Tom Schulman won the Oscar for Best Original Screenplay for the film, ahead of Crimes and Misdemeanors (Woody Allen), Do the Right Thing (Spike Lee), Sex, Lies, and Videotape (Steven Soderbergh), and When Harry Met Sally... (Nora Ephron).


  1. The Pathetic Earthling10:09 AM

    I always hated that movie because Ethan Hawke's Dad was so appallingly like the father of a kid I knew growing up. Also, I've come to so loathe Robin Williams that it has tainted my memory of every movie he's been involved in (even ones I'm sure I thoroughly enjoyed at the time).

  2. Joseph Finn10:19 AM

    Totally agreed; conversely, the Robert Sean Leonard and Kurtwood Smith subplot is the only good part of the movie to me.

  3. Joseph Finn10:22 AM

    I read that out loud to my wife this morning and we looked at each other in full agreement as he crystallized just a bit more of how annoyingly preachy and smug and kind of horrible this movie is.

    (It being from Peter Weir just makes it even more annoying; I'm re-watching Picnic at Hanging Rock, which is either the greatest Australian horror movie or a perfect example of a fever dream film, for a Criterion project in the comments section at The Dissolve and it's almost incomprehensible that the two movies are from the same director.)

  4. The Pathetic Earthling10:34 AM

    Oh, right. I confused Ethan Hawk with Robert Sean Leonard.

  5. The Pathetic Earthling10:36 AM

    Or Gallipoli, for goodness' sake.

  6. Joseph Finn10:36 AM

    Wait, I thought you meant Hawke's father, who's the one who forces him to sign the letter condemning Keating. 'Cause he's just as bad as Leonard's father.

  7. Joseph Finn10:36 AM

    I'll admit I've never seen that one. I know!

  8. The ending has always bothered me, too. I feel like the "courage" of the boys standing on their desks for Keating is betrayed by their earlier cowardice. While their actions are understandable, it doesn't mean that they truly honored their teacher at the end with a gesture.

  9. The Pathetic Earthling2:11 PM

    Your homework then.

    What are you legs? Springs. Steel springs.
    How fast can you run? As fast as a leopard.
    How fast are you gonna run? As fast a leopard.
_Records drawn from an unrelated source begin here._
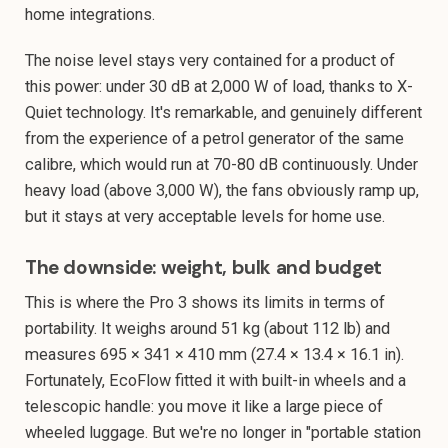
home integrations.
The noise level stays very contained for a product of
this power: under 30 dB at 2,000 W of load, thanks to X-
Quiet technology. It's remarkable, and genuinely different
from the experience of a petrol generator of the same
calibre, which would run at 70-80 dB continuously. Under
heavy load (above 3,000 W), the fans obviously ramp up,
but it stays at very acceptable levels for home use.
The downside: weight, bulk and budget
This is where the Pro 3 shows its limits in terms of
portability. It weighs around 51 kg (about 112 lb) and
measures 695 × 341 × 410 mm (27.4 × 13.4 × 16.1 in).
Fortunately, EcoFlow fitted it with built-in wheels and a
telescopic handle: you move it like a large piece of
wheeled luggage. But we're no longer in "portable station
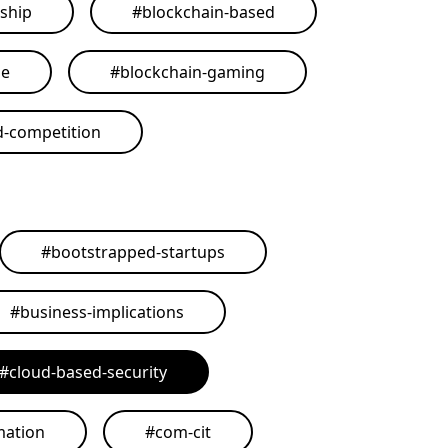
ship
#
blockchain-based
me
#
blockchain-gaming
d-competition
#
bootstrapped-startups
#
business-implications
#
cloud-based-security
mation
#
com-cit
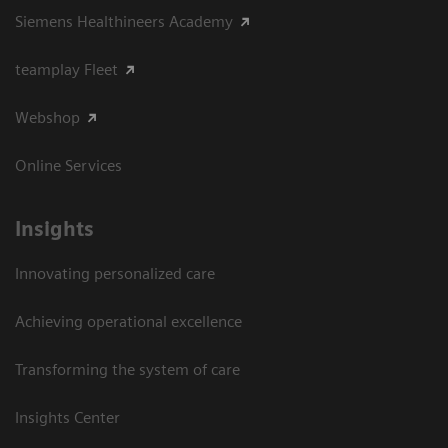
Siemens Healthineers Academy
teamplay Fleet
Webshop
Online Services
Insights
Innovating personalized care
Achieving operational excellence​
Transforming the system of care
Insights Center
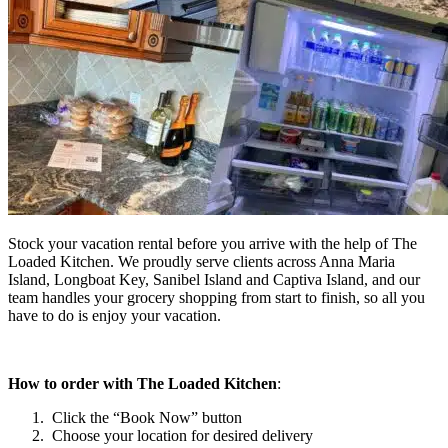
Stock your vacation rental before you arrive with the help of The
Loaded Kitchen. We proudly serve clients across Anna Maria
Island, Longboat Key, Sanibel Island and Captiva Island, and our
team handles your grocery shopping from start to finish, so all you
have to do is enjoy your vacation.
How to order with The Loaded Kitchen
:
Click the “Book Now” button
Choose your location for desired delivery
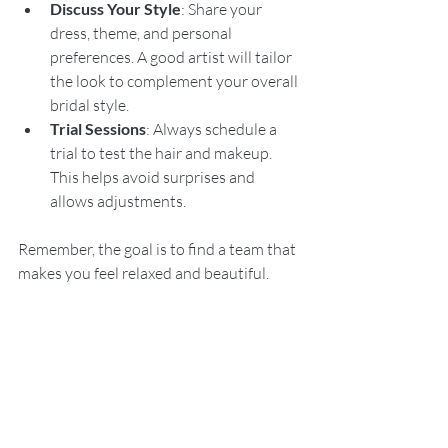
Discuss Your Style
: Share your 
dress, theme, and personal 
preferences. A good artist will tailor 
the look to complement your overall 
bridal style.
Trial Sessions
: Always schedule a 
trial to test the hair and makeup. 
This helps avoid surprises and 
allows adjustments.
Remember, the goal is to find a team that 
makes you feel relaxed and beautiful.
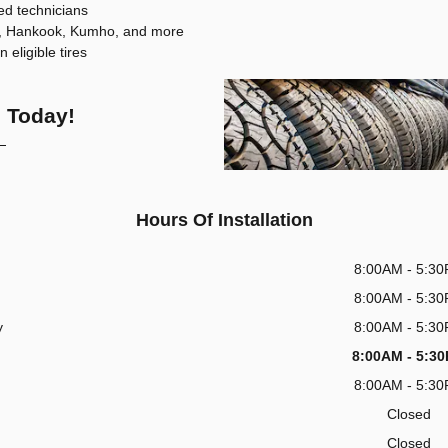
ned technicians
en, Hankook, Kumho, and more
eligible tires
 Today!
Hours Of Installation
8:00AM - 5:3
8:00AM - 5:3
y
8:00AM - 5:3
8:00AM - 5:3
8:00AM - 5:3
Closed
Closed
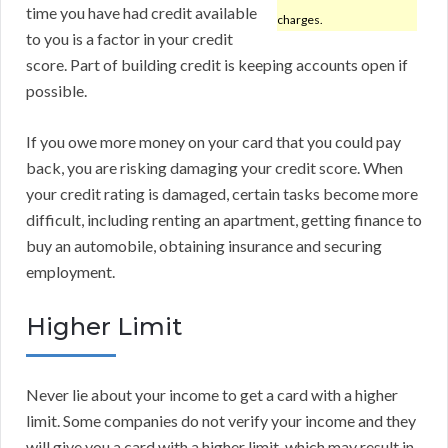
time you have had credit available
charges.
to you is a factor in your credit
score. Part of building credit is keeping accounts open if
possible.
If you owe more money on your card that you could pay
back, you are risking damaging your credit score. When
your credit rating is damaged, certain tasks become more
difficult, including renting an apartment, getting finance to
buy an automobile, obtaining insurance and securing
employment.
Higher Limit
Never lie about your income to get a card with a higher
limit. Some companies do not verify your income and they
will give you a card with a higher limit, which may result in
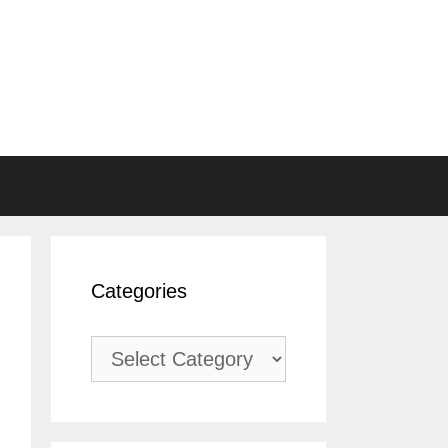
Categories
Categories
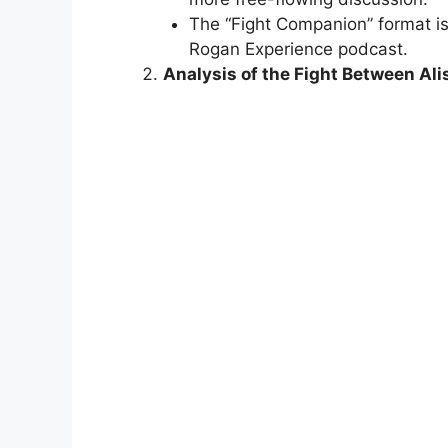
The “Fight Companion” format is
Rogan Experience podcast.
Analysis of the Fight Bet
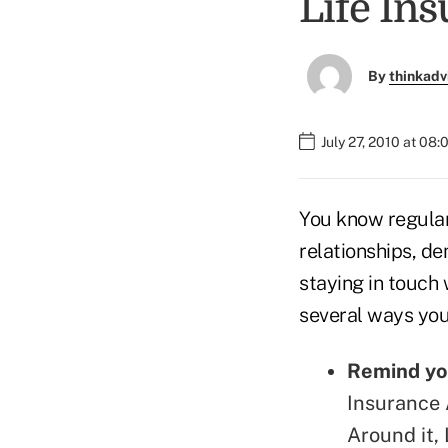
Life In
By
thinkadv
July 27, 2010 at 08
You know regular 
relationships, d
staying in touch 
several ways you
Remind you
Insurance 
Around it, 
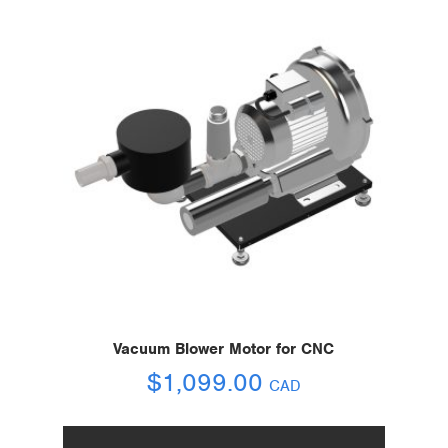
Vacuum Blower Motor for CNC
$
1,099.00
CAD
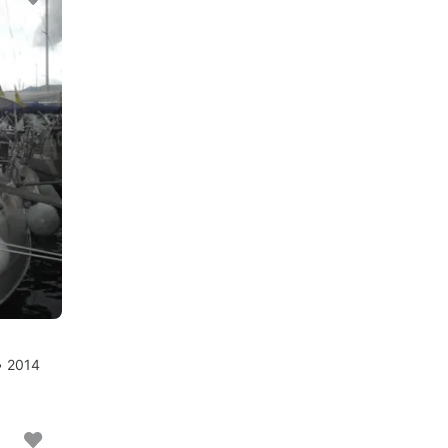
• 2014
  10. The Pathetic Earthling2:11 PM

    He's a jerk, yes. But he's not a jerk in the same way as the fellow from my childhood of whom I am thinking. The "your going to Harvard to become a doctor" guy.

  11. Joseph Finn2:22 PM

    Oh dear. One of *those.*

  12. Or The Year of Living Dangerously, a movie I love, love love.
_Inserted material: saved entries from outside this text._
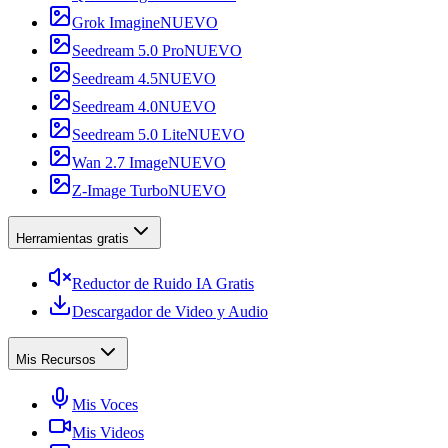
Grok Imagine
NUEVO
Seedream 5.0 Pro
NUEVO
Seedream 4.5
NUEVO
Seedream 4.0
NUEVO
Seedream 5.0 Lite
NUEVO
Wan 2.7 Image
NUEVO
Z-Image Turbo
NUEVO
Herramientas gratis
Reductor de Ruido IA Gratis
Descargador de Video y Audio
Mis Recursos
Mis Voces
Mis Videos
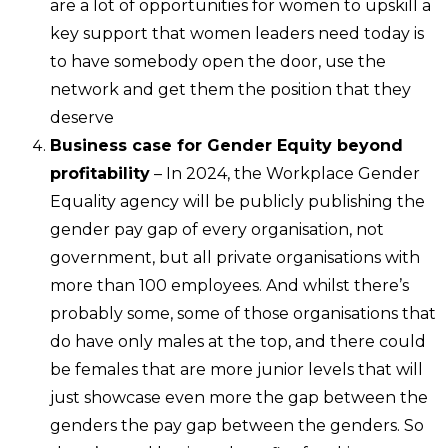
are a lot of opportunities for women to upskill a
key support that women leaders need today is
to have somebody open the door, use the
network and get them the position that they
deserve
Business case for Gender Equity beyond
profitability
– In 2024, the Workplace Gender
Equality agency will be publicly publishing the
gender pay gap of every organisation, not
government, but all private organisations with
more than 100 employees. And whilst there’s
probably some, some of those organisations that
do have only males at the top, and there could
be females that are more junior levels that will
just showcase even more the gap between the
genders the pay gap between the genders. So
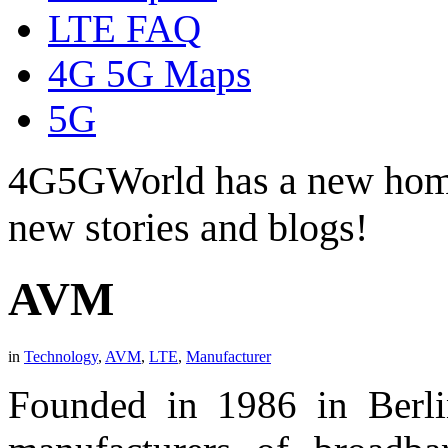
LTE FAQ
4G 5G Maps
5G
4G5GWorld has a new hom
new stories and blogs!
AVM
in
Technology
,
AVM
,
LTE
,
Manufacturer
Founded in 1986 in Berl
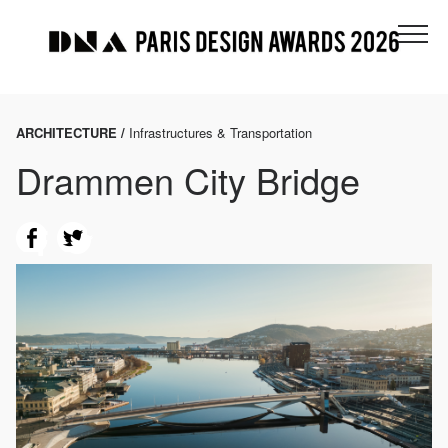
ARCHITECTURE /
Infrastructures & Transportation
Drammen City Bridge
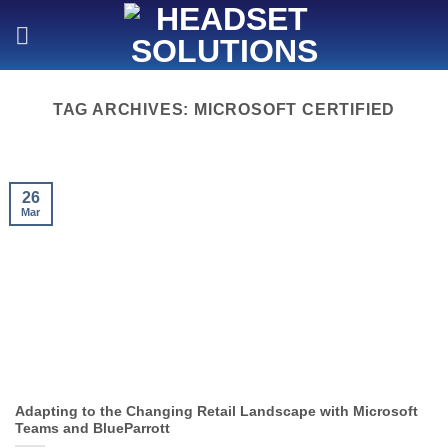
Skip
to
content
TAG ARCHIVES:
MICROSOFT CERTIFIED
26
Mar
Adapting to the Changing Retail Landscape with Microsoft
Teams and BlueParrott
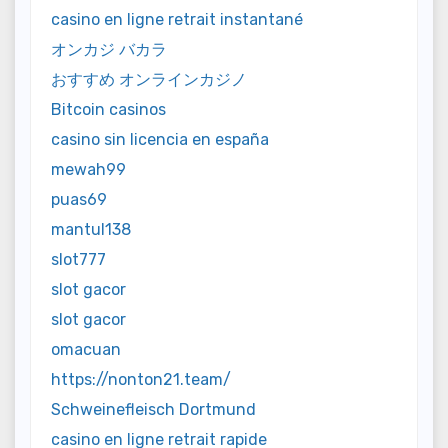
casino en ligne retrait instantané
オンカジ バカラ
おすすめ オンラインカジノ
Bitcoin casinos
casino sin licencia en españa
mewah99
puas69
mantul138
slot777
slot gacor
slot gacor
omacuan
https://nonton21.team/
Schweinefleisch Dortmund
casino en ligne retrait rapide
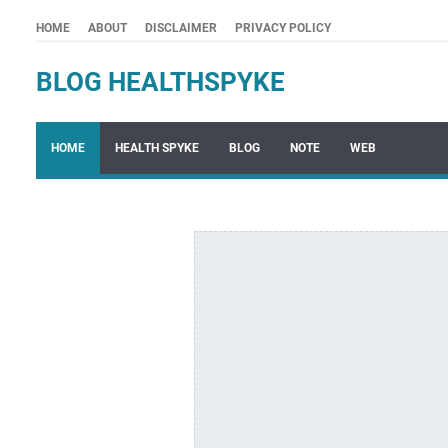
HOME
ABOUT
DISCLAIMER
PRIVACY POLICY
BLOG HEALTHSPYKE
HOME
HEALTH SPYKE
BLOG
NOTE
WEB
    (Or in the more popular realm, The Truman Show, for additional goodness' sake!)

  13. And yes, every one of the other screenplay contenders is better.
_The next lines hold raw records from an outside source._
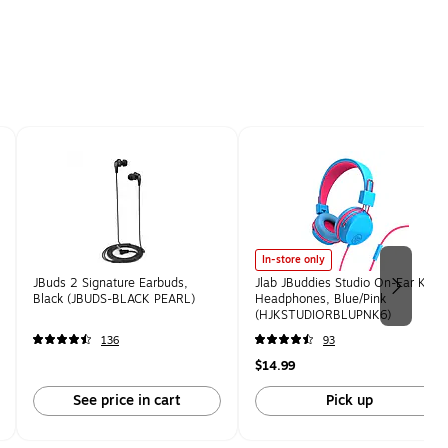
In-store only
JBuds 2 Signature Earbuds,
Jlab JBuddies Studio On-Ear Kids
Black (JBUDS-BLACK PEARL)
Headphones, Blue/Pink
(HJKSTUDIORBLUPNK6)
136
93
$14.99
See price in cart
Pick up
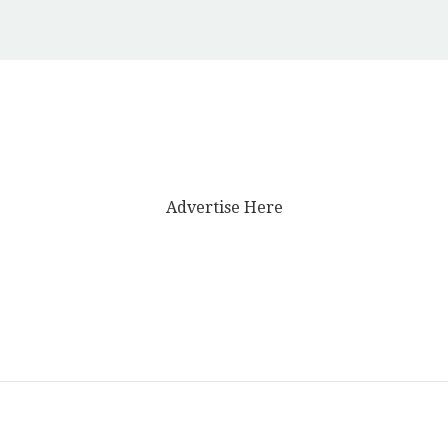
Advertise Here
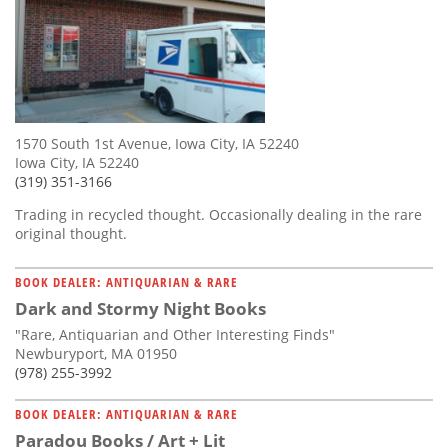
1570 South 1st Avenue, Iowa City, IA 52240
Iowa City, IA 52240
(319) 351-3166
Trading in recycled thought. Occasionally dealing in the rare
original thought.
BOOK DEALER: ANTIQUARIAN & RARE
Dark and Stormy Night Books
"Rare, Antiquarian and Other Interesting Finds"
Newburyport, MA 01950
(978) 255-3992
BOOK DEALER: ANTIQUARIAN & RARE
Paradou Books / Art + Lit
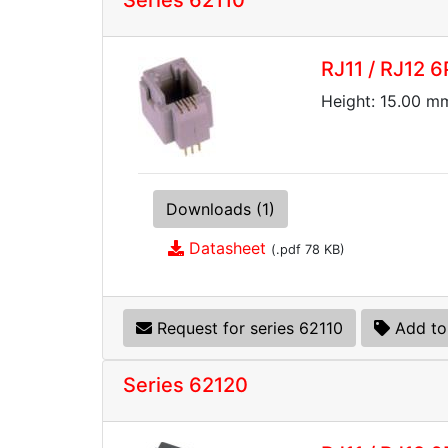
Series 62110
RJ11 / RJ12 6
Height: 15.00 mm
Downloads (1)
Datasheet
(.pdf 78 KB)
Request for series 62110
Add to
Series 62120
  14. Wait, TPE - do you now even hate Popeye!?

  15. Fred App9:34 PM

    Of the other screenplay contenders, I was never a fan of "Sex, Lies and Videotape" and always thought it was overrated. On the other hand, the screenplays of "Crimes and Misdemeanors" and "Do The Right Thing" have always seemed to be under-rated. The plotting for both those movies is deceptively intricate; "Do The Right Thing," in particular, seems like it's just a Spike Lee comedy until you realize how all those seemingly separate storylines are converging in an ending that you may not have expected but in retrospective seems inevitable and true.